I see often that as someone in my shoes, (I hate that term, it has no logic, but Ill go with it here, just to make sense in a place were sense really doesn’t matter.
It is said I am a survivor, once a victim, so is it strange that I see myself as neither? When one knows no different. Nor when I have not seen myself as a survivor, as a survivor is someone who has beaten all the odds to still be standing strong today.
Yet being strong is something that no one should have forced upon them, I wish to not be strong, I wish to be normal, I wish not to be seen as a survivor, as I have not survived, I breathe every day, I wake every day, yet I am not a survivor.
A survivor is someone who is strong, I am not strong, nor do I wish to be,
A victim, someone who has gone through times that have left an injury or similar, I have nothing but scars on my arm, often unseen bruises on my legs, (unseen as they no longer bruise) caused by my own hand out of my own selfishness.
I am neither, yet I am told of recent, that I am both, and that I am strong, I do not understand this concept, it is of one that makes no sense to me.
I look back at my past, I see a young baby, whom by her first birthday clearly emotionally neglected, among other thing’s, to the point as time goes on, her brain develops differently, a mind that grows not knowing anything more then what is upon her, never seeing another life any where else, assuming this is how everyone lives, so how can that make one a victim? A lifetime of this, I am not a survivor, a survivor is someone who lives with as one of who has got over something in their life that impacted them, I was not impacted, as I only ever had this?

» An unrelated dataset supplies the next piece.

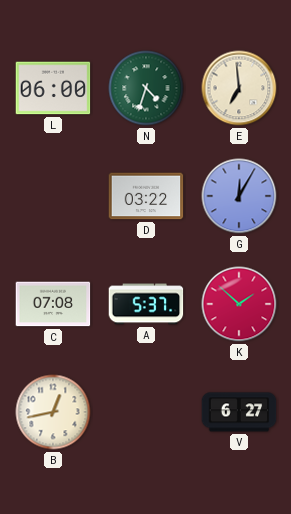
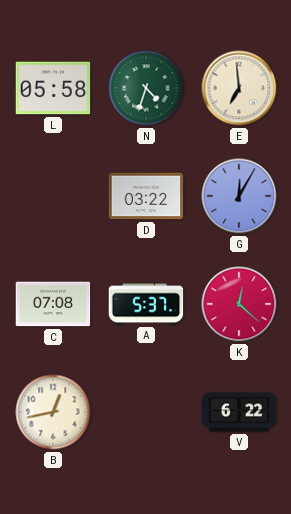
L: 06:00 -> 05:58
K: 1:52 -> 12:22
V: 6:27 -> 6:22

I do not understand this concept, a victim and a survivor, they have a start and an end, they have a moment were they say this happened, this stopped, they have a situation or a person to blame.
I only have my birth, the blame can lay simply on my pure existence.
That alone is the problem, therefore I am the problem, not a victim or survivor.
I do not understand this concept of sitting and speaking of a past, to unravel the issues that have caused your brain to be working the way it is today. To learn how to deal with emotions, to be safe in handling times that cause thing’s to be deemed difficult.
What is the point when emotions, I see now, are pointless? I’d rather stay numb, and carry on as I am, What point is change and seeing myself as a victim before becoming a survivor, at what time does one come from one point and move to the next, do you ever become normal?
I loathe labels, always have in any form, accepting a EUPD and CPTSD one was bad enough, and took me 6 months of EUPD, even now it doesn’t sit right, I am who I am, a person who doesn’t and can’t change, maybe I am just to set in my ways
As recently accused, a leopard cannot change their spots, inked into their skin so deep, no matter how many layers you peel away, it will always be there.
If she can live in pure denial of a situation, then surely I can live in this pit of mine that I find comfort in
If I was never wanted, then I am not a survivor , nor a victim, I am a mistake that was not made for this world, maybe that’s why I am like I am, why my life is how it was, and how it is.
I am stealing air I was never meant to use, I am stealing footprints I was never meant to take, I was punished for simply being, I am continuing to be punished, and it will continue until I am no longer.